Stepmother
A good stepmother deserves as much praise and honor as a true mother. Most parents know that it is not easy to raise their own children, let alone someone else’s. Disconcerting problems arise daily. A stepmother assumes all of a mother’s problems, and many times under the most trying circumstances. Her fortune is often made difficult by the attitude of the late mother’s relatives.
…Mothers are not perfect. As such we should not expect to have perfect stepmothers either. In general, they perform more than satisfactorily. Many times stepmothers undertake duties about which they know little and often they are not adequately prepared to fulfill them. In addition, they must accustom themselves to children who are not their own; they must learn each child’s disposition, characteristic, whims, and emotions—hardly an easy task.
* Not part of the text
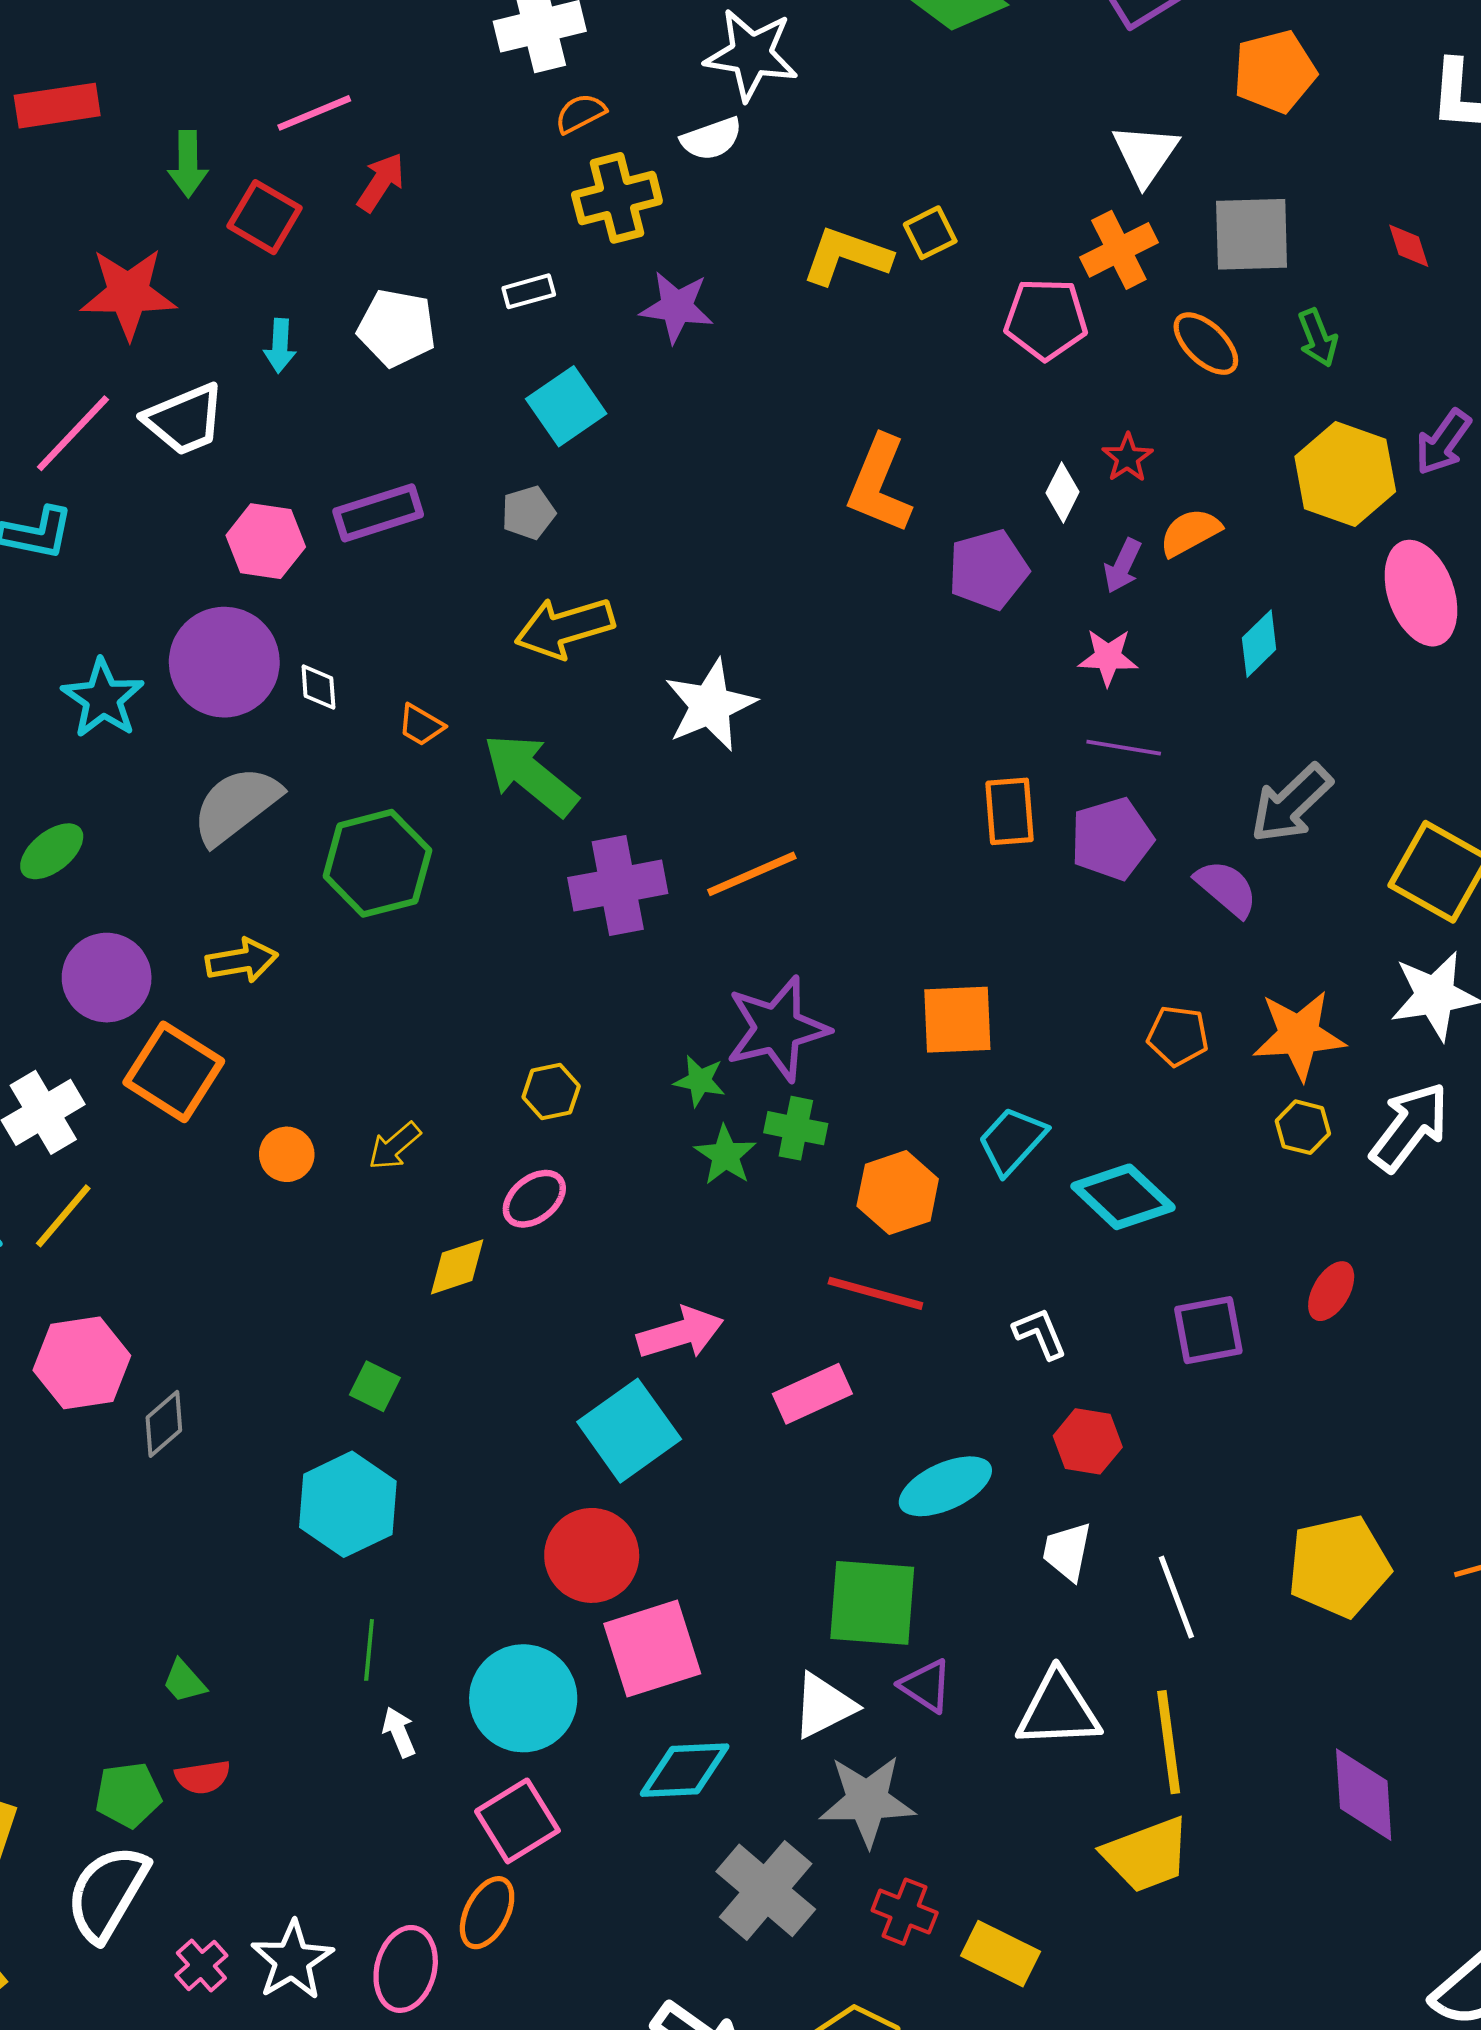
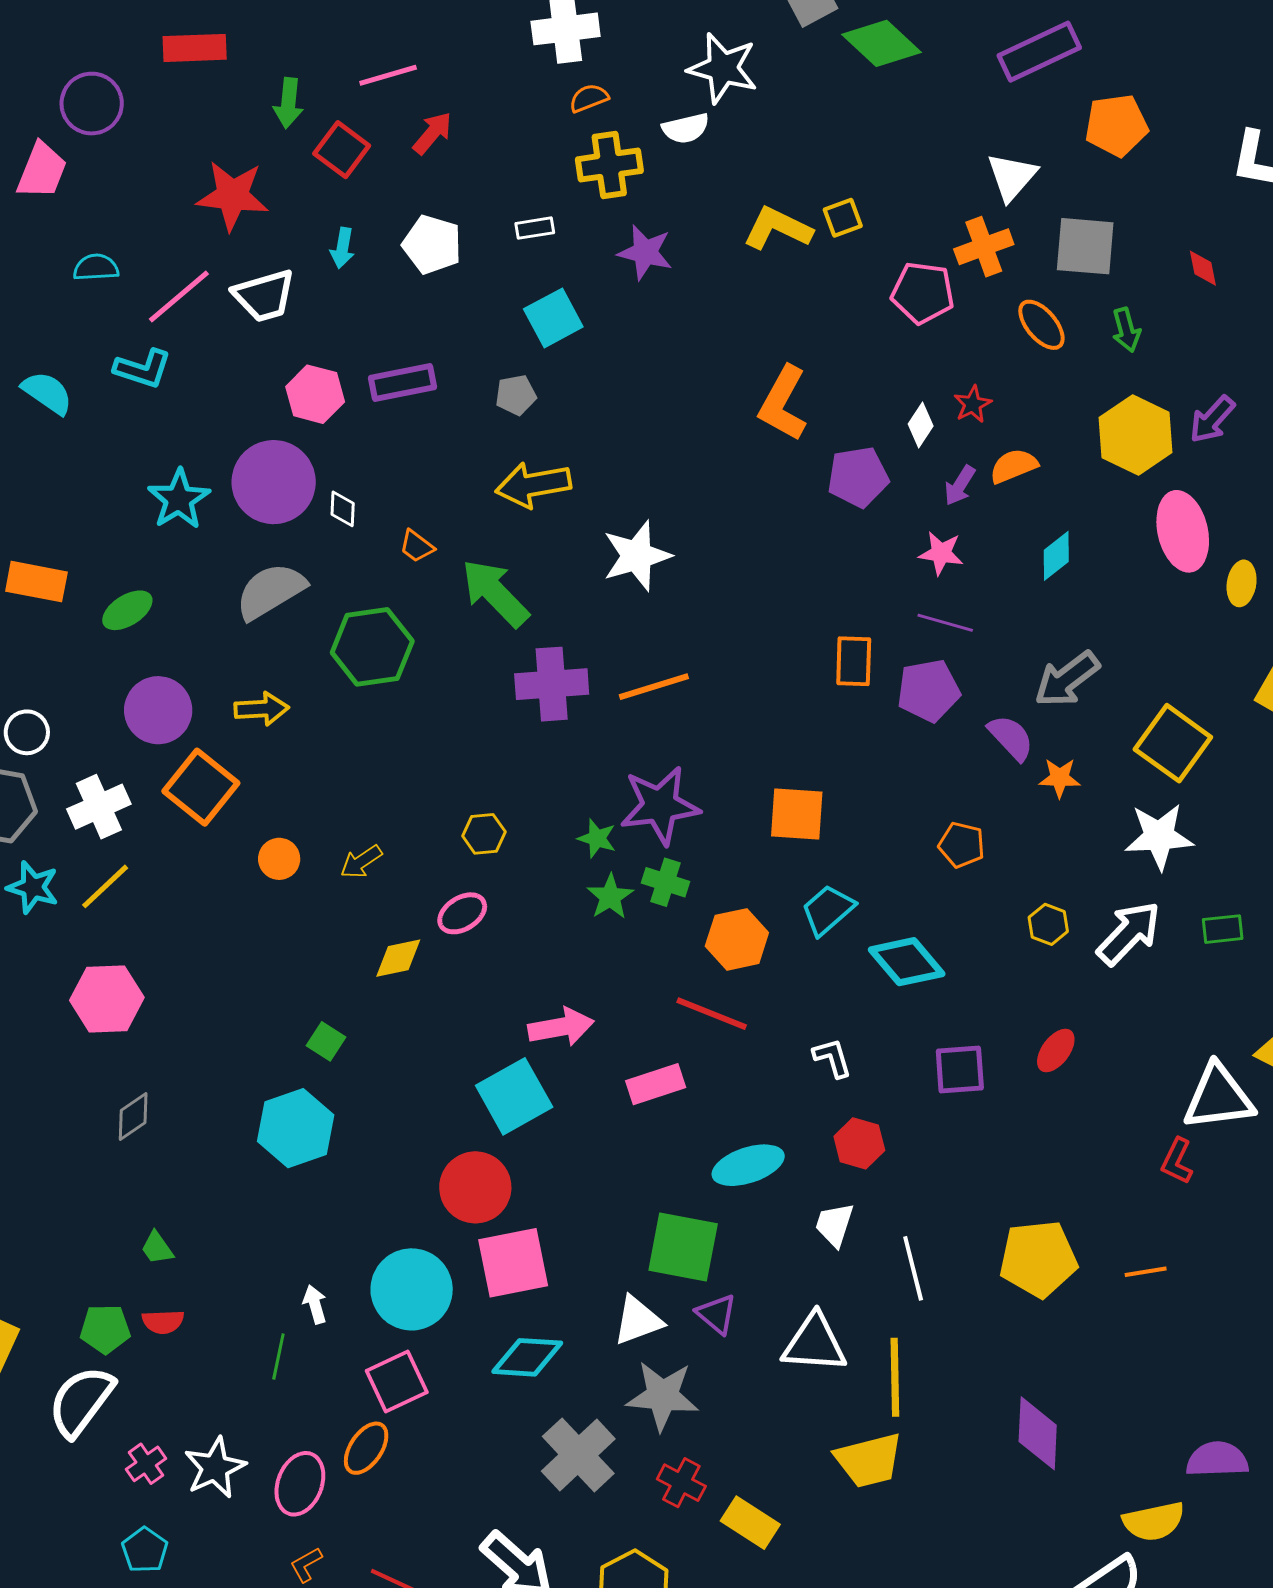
orange star: (1299, 1035) -> (1060, 778), moved, size x0.6
gray diamond: (164, 1424) -> (133, 1117), moved
green line: (369, 1650) -> (278, 1357), moved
Often they even must face resentment from the wounded children whom they are seeking to comfort and help.
The stepmother needs to be as wise as Solomon in settling disputes among siblings, determining each child’s rights and privileges, and in knowing when to draw the line in the family. She needs to know how to benevolently occupy her rightful place in the home, and to maintain the love and respect of her husband.
The woman who enters a home and serves as a mother to children that are not her own, who never interferes between her husband and his children, who directs the children in the right path and tries to prevent them from going astray, is indeed worthy of great honor.
When Nancy Hanks Lincoln died at the age of thirty-five, Thomas Lincoln constructed a coffin of hand made boards and buried his beloved wife in a neighboring clearing in the woods. Little Abe Lincoln and his sister Sarah descended that mount in bewilderment, cleaving to each other in their sorrow. During the next year, Sarah, despite her young age, tried to care for their home as best as she could. One day, her father left for a week, and, upon his return, brought them a new mother—Sally Bush Johnson. Greater happiness and blessings have rarely befallen any home.
Love begets love. Children will respond to their maternal care. Sally Johnson knew how to cook and sew. She made, among other things, Abe’s first fur cap. She taught the children how to read with the three books she had, and told them about the difficulties they might have to confront during their lives. She inspired in them dreams and ambitions. Her success as a stepmother may be summarized in a statement written years later by the great president: “All that I am, and ever hope to be, I owe to my dear mother.” Sally Bush Lincoln outlived her illustrious son by four years, and thus was able to see the favorable results of her life of sacrifice in his behalf.
Most children are loving and forgiving. Almost without exception, they will respond positively to a loving, kind, and understanding stepmother.
When God will gather up his children and distribute their rewards, he will not forget the faithful stepmother who sought to replace, as far as possible, a mother taken from her children.